There is often variability in process and among personnel, and there are a bevy of manufacturer-specific cleaning guidelines with concern for the sensitivity of particular devices and their surfaces to methods employed.1 The result is ongoing risk related to technical and human factors.

Leveraging 3M science for sterilization assurance

3M offers a broad portfolio of tools to facilitate patient safety through accurate, reliable testing as part of consistent and standardized workflows, and mitigation of human error in reusable equipment processing.

The monitoring of every sterilized equipment load affords the same level of protection to every patient; this process is enhanced by the speed of such indicators which allow the loads to be quarantined until satisfactory results are obtained (Figures 1 & 2).

Figure 1: 3M™ Attest™ Biological Indicators for load monitoring using steam, vaporized hydrogen peroxide, and ethylene oxide sterilization.

Figure 2: 3M™ Comply™ Chemical Indicators for load monitoring using steam, vaporized hydrogen peroxide, and ethylene oxide sterilization.

3M scientists invented pressure-sensitive tapes more than 80 years ago. That adhesive expertise created chemical indicator tapes with reliable adhesion and color-change chemical indicator stripes that indicate exposure to steam sterilization or hydrogen peroxide sterilization processes. These exposure monitoring indicator tapes provide clear evidence that packs have been processed (Figure 3).

Figure 3: 3M™ Attest™ Indicator Tapes for load monitoring using steam and vaporized hydrogen peroxide.

Adenosine triphosphate (ATP) monitoring systems are valuable in monitoring cleaning processes for the full spectrum from reusable instruments and endoscopes to cleaned surfaces (Figure 4).

Figure 4: 3M™ Clean-Trace™ ATP Monitoring System, including the 3M™ Clean-Trace™ Luminometer LX25, the 3M™ Clean-Trace™ ATP Surface Test UXC, the 3M™ Clean-Trace™ ATP Water Test H2O, and the 3M™ Quality Control Data Manager (QCDM) online hosted service.

The 3M sterilization and cleaning monitoring portfolio also includes 3M™ Steri-Vac™ Sterilizer/Aerators and related equipment, 3M™ EO Abators, and supporting accessories for complete coverage (Figure 5).

Figure 5: 3M™ Steri-Vac™ Sterilizer / Aerator and 3M™ EO Abator.

Patient safety requires comprehensive and formalized processes and procedures that achieve appropriate cleaning, disinfection, and sterilization of reusable instruments and scopes.
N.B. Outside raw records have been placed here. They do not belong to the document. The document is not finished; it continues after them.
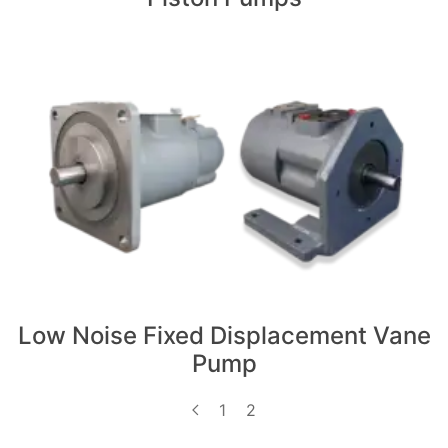
Low Noise Fixed Displacement Vane
Pump
1
2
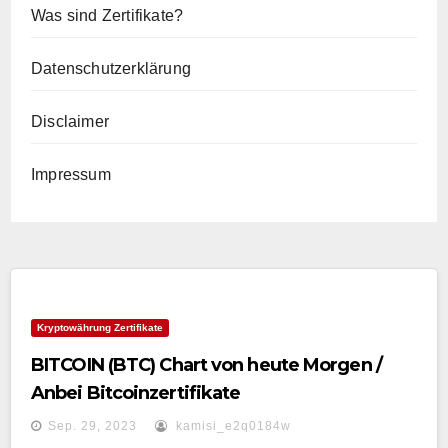
Was sind Zertifikate?
Datenschutzerklärung
Disclaimer
Impressum
Kryptowährung Zertifikate
BITCOIN (BTC) Chart von heute Morgen /
Anbei Bitcoinzertifikate
Sep. 29, 2023
kamisi_e2q0184w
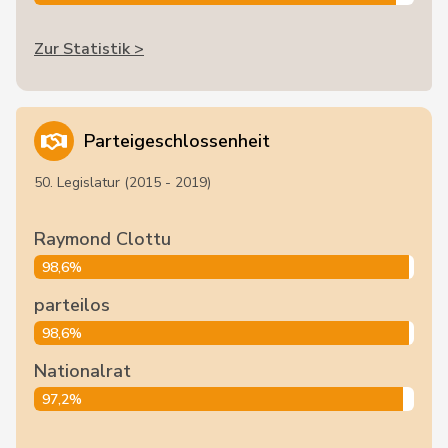
Zur Statistik >
Parteigeschlossenheit
50. Legislatur (2015 - 2019)
Raymond Clottu
98,6%
parteilos
98,6%
Nationalrat
97,2%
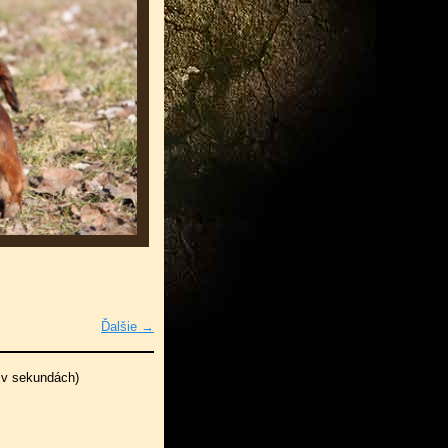
Ďalšie →
 v sekundách)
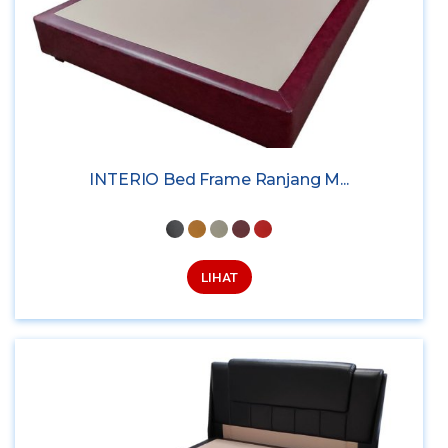
INTERIO Bed Frame Ranjang M...
LIHAT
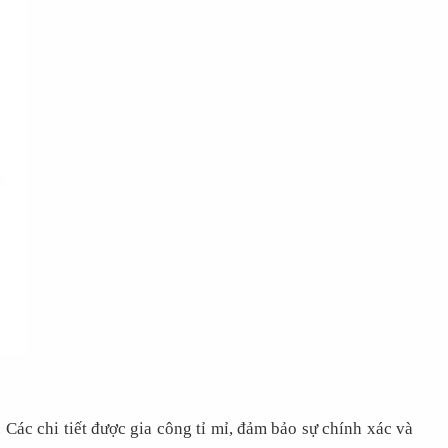
 Các chi tiết được gia công tỉ mỉ, đảm bảo sự chính xác và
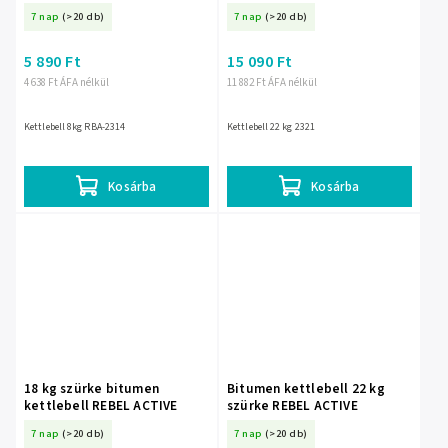
7 nap
(>20 db)
7 nap
(>20 db)
5 890 Ft
15 090 Ft
4 638 Ft ÁFA nélkül
11 882 Ft ÁFA nélkül
Kettlebell 8kg RBA-2314
Kettlebell 22 kg 2321
Kosárba
Kosárba
18 kg szürke bitumen
Bitumen kettlebell 22 kg
kettlebell REBEL ACTIVE
szürke REBEL ACTIVE
7 nap
(>20 db)
7 nap
(>20 db)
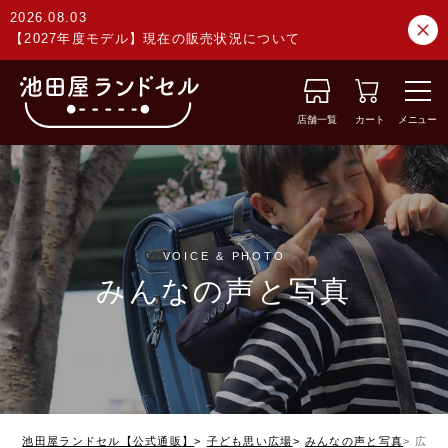
2026.08.03
【2027年度モデル】現在の販売状況について
店舗一覧
カート
メニュー
VOICE & PHOTO
みんなの声と写真
池田屋ランドセル【公式通販】
子ども思い広場
みんなの声と写真
広島県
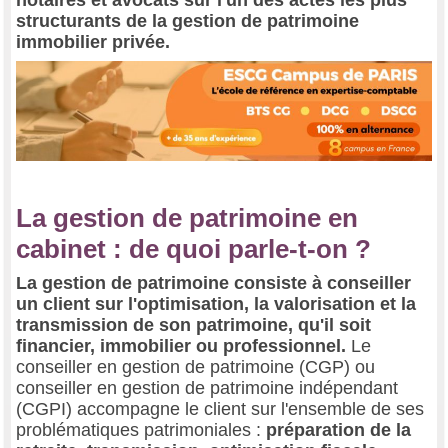
structurants de la gestion de patrimoine
immobilier privée.
La gestion de patrimoine en
cabinet : de quoi parle-t-on ?
La gestion de patrimoine consiste à conseiller
un client sur l'optimisation, la valorisation et la
transmission de son patrimoine, qu'il soit
financier, immobilier ou professionnel.
Le
conseiller en gestion de patrimoine (CGP) ou
conseiller en gestion de patrimoine indépendant
(CGPI) accompagne le client sur l'ensemble de ses
problématiques patrimoniales :
préparation de la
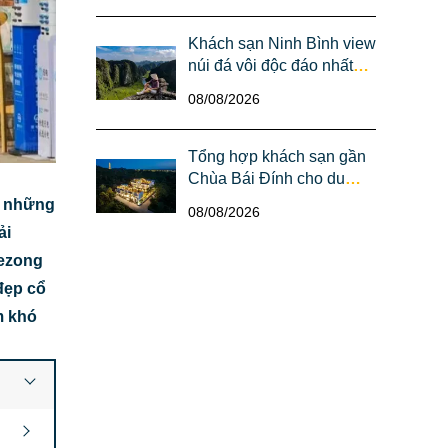
Khách sạn Ninh Bình view
núi đá vôi độc đáo nhất
cho tín đồ "sống ảo"
08/08/2026
Tổng hợp khách sạn gần
Chùa Bái Đính cho du
khách hành hương
à những
08/08/2026
ải
kezong
đẹp cổ
m khó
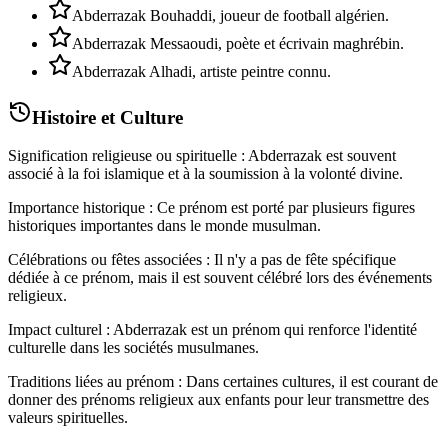
Abderrazak Bouhaddi, joueur de football algérien.
Abderrazak Messaoudi, poète et écrivain maghrébin.
Abderrazak Alhadi, artiste peintre connu.
Histoire et Culture
Signification religieuse ou spirituelle : Abderrazak est souvent
associé à la foi islamique et à la soumission à la volonté divine.
Importance historique : Ce prénom est porté par plusieurs figures
historiques importantes dans le monde musulman.
Célébrations ou fêtes associées : Il n'y a pas de fête spécifique
dédiée à ce prénom, mais il est souvent célébré lors des événements
religieux.
Impact culturel : Abderrazak est un prénom qui renforce l'identité
culturelle dans les sociétés musulmanes.
Traditions liées au prénom : Dans certaines cultures, il est courant de
donner des prénoms religieux aux enfants pour leur transmettre des
valeurs spirituelles.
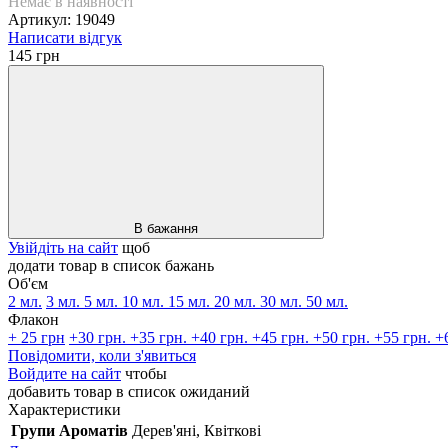
Немає в наявності
Артикул: 19049
Написати відгук
145 грн
В бажання
Увійдіть на сайт
щоб
додати товар в список бажань
Об'єм
2 мл.
3 мл.
5 мл.
10 мл.
15 мл.
20 мл.
30 мл.
50 мл.
Флакон
+ 25 грн
+30 грн.
+35 грн.
+40 грн.
+45 грн.
+50 грн.
+55 грн.
+
Повідомити, коли з'явиться
Войдите на сайт
чтобы
добавить товар в список ожиданий
Характеристики
Групи Ароматів
Дерев'яні, Квіткові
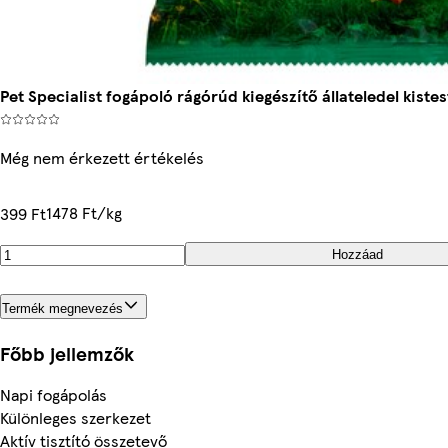
Pet Specialist fogápoló rágórúd kiegészítő állateledel kiste
Még nem érkezett értékelés
1478 Ft/kg
399 Ft
Hozzáad
Termék megnevezés
Főbb jellemzők
Napi fogápolás
Különleges szerkezet
Aktív tisztító összetevő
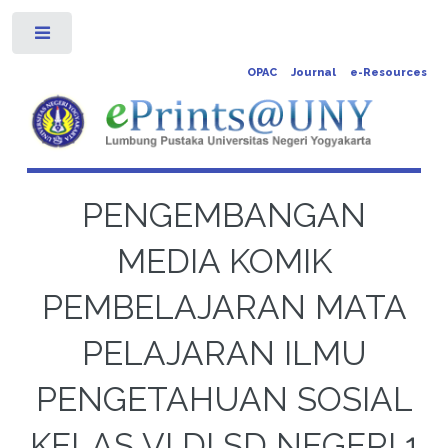
Toggle
OPAC
Journal
e-Resources
PENGEMBANGAN
MEDIA KOMIK
PEMBELAJARAN MATA
PELAJARAN ILMU
PENGETAHUAN SOSIAL
KELAS VI DI SD NEGERI 1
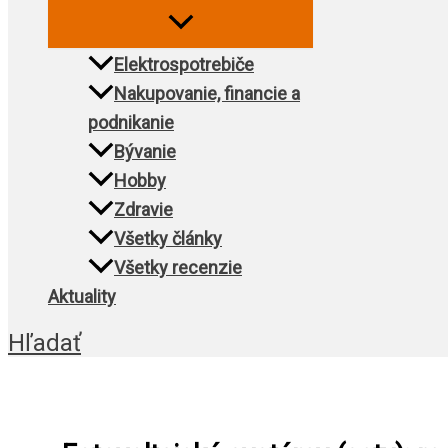
Elektrospotrebiče
Nakupovanie, financie a
podnikanie
Bývanie
Hobby
Zdravie
Všetky články
Všetky recenzie
Aktuality
Hľadať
Rapid confirmation testing with each stage of the process and at completion provides both process optimization and contributes to mitigation of potential multifactorial breakdowns in system performance.

References:
1 Rutala WA and Weber DJ. Disinfection, sterilization, and antisepsis: An overview. Am J of Infection Control. 2019: 47: A3-A9.
2 Rutala WA and Weber DJ. Disinfection, sterilization, and antisepsis: Principles, practices, current issues, new research, and new technologies. Am J Infection Control. 2019; 47: A1-A2.
3 Alfa MJ. Biofilms on instruments and environmental surfaces: Do they interfere with instrument reprocessing and surface disinfection? Review of the literature. AJIC.2019; 47: A39-A45.
4 Brooks JV et al. The work of sterile processing departments: An exploratory study using qualitative interviews and a quantitative process database. Am J Infection Control. 2019; 47: 816-21.